-------- Material provided --------
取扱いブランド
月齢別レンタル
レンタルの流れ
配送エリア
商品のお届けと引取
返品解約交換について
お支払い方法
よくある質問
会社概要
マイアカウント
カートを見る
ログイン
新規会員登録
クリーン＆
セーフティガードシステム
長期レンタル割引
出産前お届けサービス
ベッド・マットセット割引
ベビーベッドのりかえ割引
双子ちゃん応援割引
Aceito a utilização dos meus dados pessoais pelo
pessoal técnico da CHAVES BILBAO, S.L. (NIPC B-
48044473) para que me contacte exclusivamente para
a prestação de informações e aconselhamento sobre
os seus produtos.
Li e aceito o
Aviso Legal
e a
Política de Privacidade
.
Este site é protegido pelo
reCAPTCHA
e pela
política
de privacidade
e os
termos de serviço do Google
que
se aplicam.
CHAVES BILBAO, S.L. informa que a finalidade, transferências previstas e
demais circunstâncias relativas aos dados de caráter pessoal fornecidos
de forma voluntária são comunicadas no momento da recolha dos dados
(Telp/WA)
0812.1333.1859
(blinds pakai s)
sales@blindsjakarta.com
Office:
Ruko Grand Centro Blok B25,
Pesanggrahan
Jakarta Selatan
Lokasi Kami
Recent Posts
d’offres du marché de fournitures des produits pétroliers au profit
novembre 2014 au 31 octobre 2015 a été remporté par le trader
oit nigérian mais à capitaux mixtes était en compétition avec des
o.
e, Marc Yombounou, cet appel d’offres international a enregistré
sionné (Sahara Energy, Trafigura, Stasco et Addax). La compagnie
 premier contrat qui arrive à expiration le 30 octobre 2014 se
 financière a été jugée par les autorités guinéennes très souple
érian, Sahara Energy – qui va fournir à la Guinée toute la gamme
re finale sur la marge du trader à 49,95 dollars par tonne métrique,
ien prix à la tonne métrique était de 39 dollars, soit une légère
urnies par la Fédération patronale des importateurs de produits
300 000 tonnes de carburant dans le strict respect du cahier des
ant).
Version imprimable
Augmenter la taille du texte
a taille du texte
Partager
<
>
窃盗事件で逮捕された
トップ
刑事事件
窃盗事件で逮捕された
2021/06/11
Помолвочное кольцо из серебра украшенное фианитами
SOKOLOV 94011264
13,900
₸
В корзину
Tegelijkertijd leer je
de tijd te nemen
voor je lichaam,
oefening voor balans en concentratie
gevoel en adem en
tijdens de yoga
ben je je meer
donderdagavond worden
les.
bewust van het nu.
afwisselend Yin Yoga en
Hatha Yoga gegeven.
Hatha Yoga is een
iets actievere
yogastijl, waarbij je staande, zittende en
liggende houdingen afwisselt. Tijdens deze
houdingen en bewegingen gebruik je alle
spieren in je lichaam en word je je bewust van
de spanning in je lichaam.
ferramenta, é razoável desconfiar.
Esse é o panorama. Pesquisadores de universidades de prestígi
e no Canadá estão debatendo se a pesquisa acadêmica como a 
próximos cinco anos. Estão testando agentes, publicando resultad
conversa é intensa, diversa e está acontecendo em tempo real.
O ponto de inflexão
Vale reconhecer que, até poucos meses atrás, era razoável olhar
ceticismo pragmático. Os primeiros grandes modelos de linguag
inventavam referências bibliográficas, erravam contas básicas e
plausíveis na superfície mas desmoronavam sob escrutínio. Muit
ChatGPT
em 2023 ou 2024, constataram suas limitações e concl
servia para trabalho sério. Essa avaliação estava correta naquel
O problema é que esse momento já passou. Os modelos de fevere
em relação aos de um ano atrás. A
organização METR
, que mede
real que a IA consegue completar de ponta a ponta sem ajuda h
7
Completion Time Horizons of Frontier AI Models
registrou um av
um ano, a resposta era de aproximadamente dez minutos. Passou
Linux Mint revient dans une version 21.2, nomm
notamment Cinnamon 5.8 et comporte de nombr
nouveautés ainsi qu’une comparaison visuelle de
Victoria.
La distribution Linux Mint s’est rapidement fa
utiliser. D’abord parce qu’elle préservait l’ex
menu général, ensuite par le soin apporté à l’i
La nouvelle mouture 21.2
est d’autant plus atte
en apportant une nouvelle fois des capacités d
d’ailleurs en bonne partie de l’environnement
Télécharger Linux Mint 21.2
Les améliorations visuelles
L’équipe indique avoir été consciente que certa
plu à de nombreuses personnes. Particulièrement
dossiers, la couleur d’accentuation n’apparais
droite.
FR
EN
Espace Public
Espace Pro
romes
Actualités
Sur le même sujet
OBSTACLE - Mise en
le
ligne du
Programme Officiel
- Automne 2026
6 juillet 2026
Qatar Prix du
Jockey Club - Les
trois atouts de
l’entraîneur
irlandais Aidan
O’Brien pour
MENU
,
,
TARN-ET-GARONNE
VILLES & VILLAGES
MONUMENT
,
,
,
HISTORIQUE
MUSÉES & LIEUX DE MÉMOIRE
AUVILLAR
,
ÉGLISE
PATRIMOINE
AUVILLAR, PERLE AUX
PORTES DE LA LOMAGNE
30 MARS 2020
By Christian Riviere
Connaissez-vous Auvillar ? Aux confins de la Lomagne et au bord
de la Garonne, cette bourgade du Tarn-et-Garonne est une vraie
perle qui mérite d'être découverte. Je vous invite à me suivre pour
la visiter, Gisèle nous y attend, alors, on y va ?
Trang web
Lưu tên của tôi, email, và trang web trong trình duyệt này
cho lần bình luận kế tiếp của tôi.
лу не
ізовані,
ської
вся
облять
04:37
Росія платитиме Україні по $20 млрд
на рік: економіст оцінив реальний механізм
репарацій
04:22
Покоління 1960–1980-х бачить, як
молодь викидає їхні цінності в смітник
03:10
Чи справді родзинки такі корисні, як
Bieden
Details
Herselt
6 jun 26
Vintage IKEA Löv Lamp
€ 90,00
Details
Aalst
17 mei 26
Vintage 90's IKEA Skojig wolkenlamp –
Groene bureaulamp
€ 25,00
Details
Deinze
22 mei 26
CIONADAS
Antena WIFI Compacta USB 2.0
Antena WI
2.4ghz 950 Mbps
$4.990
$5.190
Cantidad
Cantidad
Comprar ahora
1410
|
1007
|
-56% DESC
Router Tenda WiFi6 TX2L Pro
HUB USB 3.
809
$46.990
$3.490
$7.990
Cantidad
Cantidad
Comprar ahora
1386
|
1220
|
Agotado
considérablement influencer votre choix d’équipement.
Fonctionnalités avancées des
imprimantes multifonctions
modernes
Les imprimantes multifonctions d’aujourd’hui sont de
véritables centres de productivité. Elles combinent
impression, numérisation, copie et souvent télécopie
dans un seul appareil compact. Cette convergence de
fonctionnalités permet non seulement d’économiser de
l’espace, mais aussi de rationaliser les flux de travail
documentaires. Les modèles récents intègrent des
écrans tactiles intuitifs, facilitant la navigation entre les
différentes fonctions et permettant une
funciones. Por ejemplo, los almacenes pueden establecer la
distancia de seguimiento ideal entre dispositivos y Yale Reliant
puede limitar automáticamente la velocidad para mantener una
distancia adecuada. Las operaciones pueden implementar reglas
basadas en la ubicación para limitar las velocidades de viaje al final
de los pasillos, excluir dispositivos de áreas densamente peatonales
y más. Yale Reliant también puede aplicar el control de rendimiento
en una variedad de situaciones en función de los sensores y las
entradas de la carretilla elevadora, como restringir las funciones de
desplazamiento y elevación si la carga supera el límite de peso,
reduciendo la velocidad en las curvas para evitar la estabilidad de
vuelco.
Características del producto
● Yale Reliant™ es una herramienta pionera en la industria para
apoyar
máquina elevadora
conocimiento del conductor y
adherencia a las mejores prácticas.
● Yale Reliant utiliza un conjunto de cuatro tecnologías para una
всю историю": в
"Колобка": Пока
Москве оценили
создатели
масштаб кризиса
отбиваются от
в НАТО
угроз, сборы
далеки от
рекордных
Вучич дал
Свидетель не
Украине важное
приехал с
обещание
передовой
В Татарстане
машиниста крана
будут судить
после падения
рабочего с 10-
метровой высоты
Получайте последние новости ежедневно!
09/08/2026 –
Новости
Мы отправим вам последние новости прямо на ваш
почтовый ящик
--------
== Assignment ==
In the data above, which lines include "imprimantes"? Return those lines.

== Response ==
imprimantes multifonctions
Les imprimantes multifonctions d’aujourd’hui sont de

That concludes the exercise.